Something’s over Buffalo?
“Some people like to think that maybe it’s like a jinx or a something,” Vendetta said, and here Bucolo interjected: “Curse.” Vendetta continued, “A curse or something over us. The four Super Bowls in a row, Wide Right should have been ours. They just can’t seem to get that final piece of the puzzle put in place. But we just keep trudging along, and I’m getting a little bit older, and I sometimes now want to think, ‘Just please one more before I leave here’ (laugh).”
The Jets have their long-suffering fans but at least they’ll always have Jan. 12, 1969.
Jeremy Poisson was at Chiefs 27, Bills 24 at Highmark Stadium. He was wearing a Bills Starter jacket.
“Looking forward to next year. That’s what we do here in Buffalo,” he said, and chuckled.
He lives in Michigan now but knows what the Bills mean to the city.
“It is the city,” Poisson said. “They don’t have anything else. The Sabres haven’t been good, and haven’t been in the playoffs since 2011, and the Bills are really … the town will be depressed for a whole year.”
A whole year?
“I think so. ’Til the season picks up again,” Poisson said.
Jordan Fried flew in for the game from Puerto Rico. He was waiting with Poisson to be seated at Duff’s.
“His generation at least got to see the Super Bowl runs,” Fried said. “I was born in ’89, so my generation, we’ve only known the Music City Miracle [a Miracle for the Titans] — we’ve only known heartbreak. I just want to see us make it to one Bowl, right? I want to win an AFC Championship game. I have three boys at home, too. I’m starting to wonder if I’ll ever see it, so it doesn’t feel good.”
Fried’s brother-in-law Adam Goczo and father-in-law, Joszef, who was wearing a Bills wool cap, walked in and joined them. They had flown in from Budapest for the game.
“Hopefully the future is gonna be a bit brighter,” Adam Goczo said.
Jeff Jarnot had driven from Ashburn, Va., to watch Mahomes versus Josh Allen.
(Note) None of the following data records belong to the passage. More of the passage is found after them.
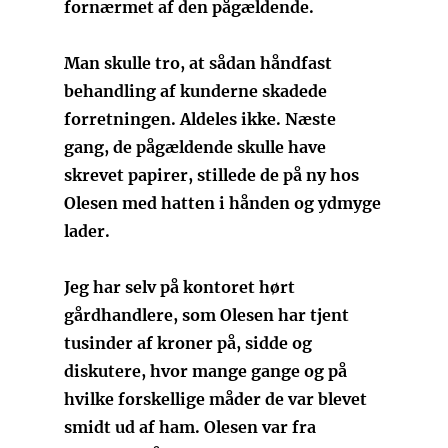
fornærmet af den pågældende.
Man skulle tro, at sådan håndfast
behandling af kunderne skadede
forretningen. Aldeles ikke. Næste
gang, de pågældende skulle have
skrevet papirer, stillede de på ny hos
Olesen med hatten i hånden og ydmyge
lader.
Jeg har selv på kontoret hørt
gårdhandlere, som Olesen har tjent
tusinder af kroner på, sidde og
diskutere, hvor mange gange og på
hvilke forskellige måder de var blevet
smidt ud af ham. Olesen var fra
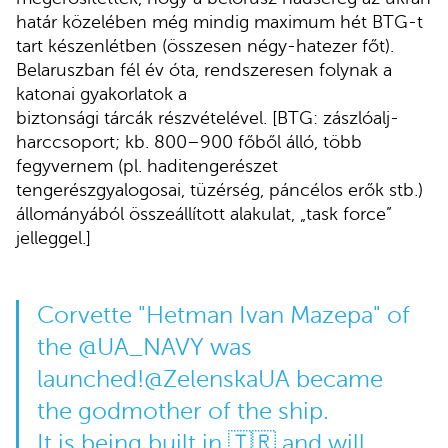
határ közelében még mindig maximum hét BTG-t
tart készenlétben (összesen négy-hatezer főt).
Belaruszban fél év óta, rendszeresen folynak a
katonai gyakorlatok a
biztonsági tárcák részvételével. [BTG: zászlóalj-
harccsoport; kb. 800–900 főből álló, több
fegyvernem (pl. haditengerészet
tengerészgyalogosai, tüzérség, páncélos erők stb.)
állományából összeállított alakulat, „task force”
jelleggel.]
Corvette "Hetman Ivan Mazepa" of
the
@UA_NAVY
was
launched!
@ZelenskaUA
became
the godmother of the ship.
It is being built in 🇹🇷 and will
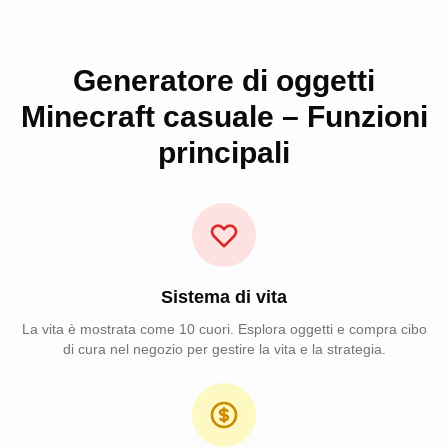
Generatore di oggetti
Minecraft casuale – Funzioni
principali
Sistema di vita
La vita è mostrata come 10 cuori. Esplora oggetti e compra cibo
di cura nel negozio per gestire la vita e la strategia.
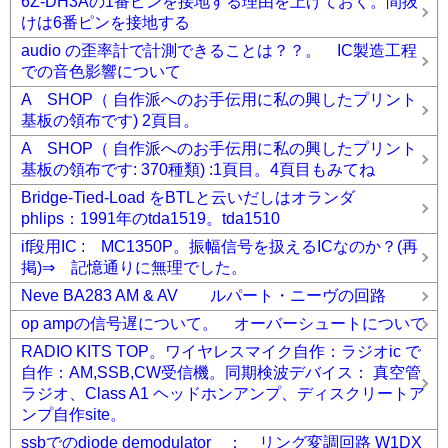
6Z-DH3Aの1番ピンを接地する理由を上げておく。間抜
けは6番ピンを接地する
audio の歪率計で計測できることは？？。 IC製造工程
での音色影響について
A SHOP（ 自作派へのお手伝用に私の興したプリント
基板の領布です) 2頁目。
A SHOP（ 自作派へのお手伝用に私の興したプリント
基板の領布です: 370種類) :1頁目。4頁目もみてね
Bridge-Tied-Load をBTLと云いだしはオランダ
phlips：1991年のtda1519。tda1510
if段用IC : MC1350P。振幅信号を扱えるICなのか？(再
掲)⇒ 記憶通りに無理でした。
Neve BA283 AM & AV ルパート・ニーヴの回路
op ampの信号遅について。 オーバーシュートについて
RADIO KITS TOP。ワイヤレスマイク自作：ラジオic で
自作：AM,SSB,CW受信機。同期検波デバイス： 真空管
ラジオ、Class A1 ヘッドホンアンプ、ディスクリートア
ンプ自作site。
ssbでのdiode demodulator ： リング変調回路 W1DX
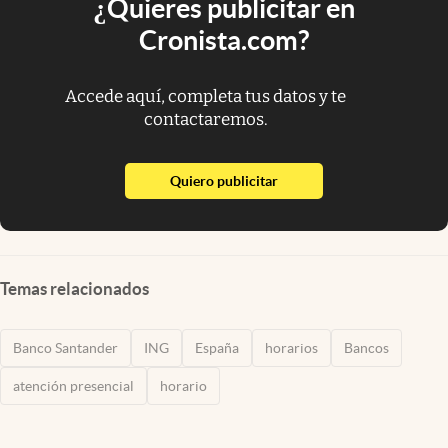
¿Quieres publicitar en
Cronista.com?
Accede aquí, completa tus datos y te
contactaremos.
abre en nueva pestaña
Quiero publicitar
Temas relacionados
Banco Santander
ING
España
horarios
Bancos
atención presencial
horario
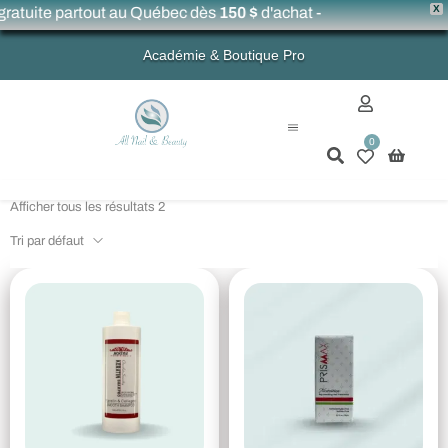
X
gratuite partout au Québec dès
150 $
d'achat -
Académie & Boutique Pro
0
Mon compte
Afficher tous les résultats 2
Tri par défaut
“Tough day today,” Jarnot said. A tough day they had not expected here. Mahomes was at their place this time. He was in Kansas City when he eliminated the Bills in the 2020 AFC Championship game and again the following year in the divisional round when he needed only the last 13 seconds to tie the game and won it in overtime with Allen never getting a chance.
“It’s just the love that’s there, and the Bills Mafia … you watch the way the Bills Mafia parties but you watch the way they donate, I mean, they’re just great people,” Jarnot said. “Friends of mine come up to games that are Baltimore fans, or Steeler fans, and they’re like, ‘Yeah you guys got something going on here.’ They just see the love that we have for our team.”
Jarnot was in college when the Jim Kelly Bills got to those four consecutive Super Bowls.
“We shoulda won the first one,” he said. That was Norwood’s Wide Right. “The other three we played some really good teams but we really shoulda won the first one.”
Sometimes you can’t help but become a fatalist. Poisson watched Wide Right I on TV. Wide Right II would haunt him in person.
“We actually thought he was gonna miss it,” Poisson said.
And now yet another winter of discontent in Buffalo.